Christians Augen glänzen, Tränen steigen auf. «Sie war so eine liebenswerte, herzensgute Frau. Und unglaublich grosszügig. Wenn wir zusammen ausgingen, bezahlte sie immer. Wir waren beide ziemlich einsam, fanden Halt beim anderen. Sie konnte mich jederzeit anrufen, und ich ging zu ihr.
Sie hatte starke Depressionen. Der Kontakt zu ihrem Vater war in den letzten Jahren immer weniger geworden.» Freunde hatte Vivi nur wenige. «Und wenn, dann waren das komische Figuren, die sie ausnutzten.»
Das Begräbnis fand am Mittwoch, 23. Mai, im engsten Familienkreis statt.

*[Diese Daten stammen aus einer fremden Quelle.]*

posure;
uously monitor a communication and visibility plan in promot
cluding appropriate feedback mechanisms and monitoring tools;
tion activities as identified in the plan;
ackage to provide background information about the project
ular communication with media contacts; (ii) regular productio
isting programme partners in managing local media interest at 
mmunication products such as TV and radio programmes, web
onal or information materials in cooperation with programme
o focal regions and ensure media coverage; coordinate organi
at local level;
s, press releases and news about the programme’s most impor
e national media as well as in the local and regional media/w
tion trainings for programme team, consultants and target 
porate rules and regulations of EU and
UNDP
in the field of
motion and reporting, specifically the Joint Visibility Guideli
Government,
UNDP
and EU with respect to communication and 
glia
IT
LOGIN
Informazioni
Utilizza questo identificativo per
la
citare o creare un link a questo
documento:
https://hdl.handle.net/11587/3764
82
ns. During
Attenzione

Vivi ist im Familiengrab der Kuhns auf dem Friedhof Sihlfeld in Zürich beigesetzt worden. «Für uns Freunde gab es eine zweite Trauerfeier am folgenden Samstag. Es war eine absurde Veranstaltung. Nicht nur, dass wir Vivi ein letztes Mal auf Wiedersehen sagen mussten: Die Hälfte der sechs Personen, die kamen, waren zugedröhnt, konnten kaum gerade in den Bänken sitzen. Grauenvoll. Und beschämend.»

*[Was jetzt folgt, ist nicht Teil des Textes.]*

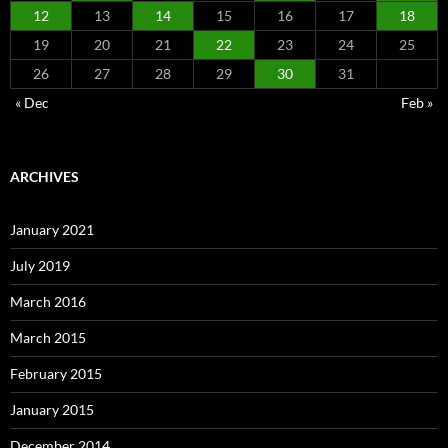
12
13
14
15
16
17
18
19
20
21
22
23
24
25
26
27
28
29
30
31
« Dec
Feb »
ARCHIVES
January 2021
July 2019
March 2016
March 2015
February 2015
January 2015
December 2014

Christian Maurer hatte Vivis Freunde dazu aufgefordert, in den Farben des ZSC zu kommen – dem Fussballclub ihres Vaters. «Doch die Pfarrerin, die die Leute eingeladen hatte, sagte, man solle Schwarz tragen. Dabei weiss ich, dass Vivi das nie gewollt hätte. Sie hätte sich ein fröhliches Abschiedsfest gewünscht.»
Christian Maurer wird sich auch künftig um Viviane kümmern – wie zu Lebzeiten – und ihr Grab pflegen. «Das habe ich schon bei ihrer Mutter getan. Vivi brachte es ja lange nicht über sich, deren Grab zu besuchen. Ich begleitete sie dann. Zusammen haben wir dafür gesorgt, dass die letzte Ruhestätte ihrer Mutter immer schön aussieht. Das werde ich nun weiterhin tun. Für Vivi.»
Köbi Kuhn wollte auf Anfrage der GlücksPost keinen Kommentar zu seiner Tochter und ihrem Ableben geben. Die Todesanzeige lässt allerdings viel Spielraum für Interpretationen offen. Sowohl das Zitat von Rainer Maria Rilke «(…) denkt an die Stunde, in der ihr mich am liebsten hattet», als auch der von der Trauerfamilie formulierte Satz: «Wir erinnern (…) uns an die schönen Augenblicke, wo du uns unbeschwert und voller Lebensmut begegnet bist.»
Lebensmut und Unbeschwertheit schien Viviane schon vor langer Zeit verloren zu haben.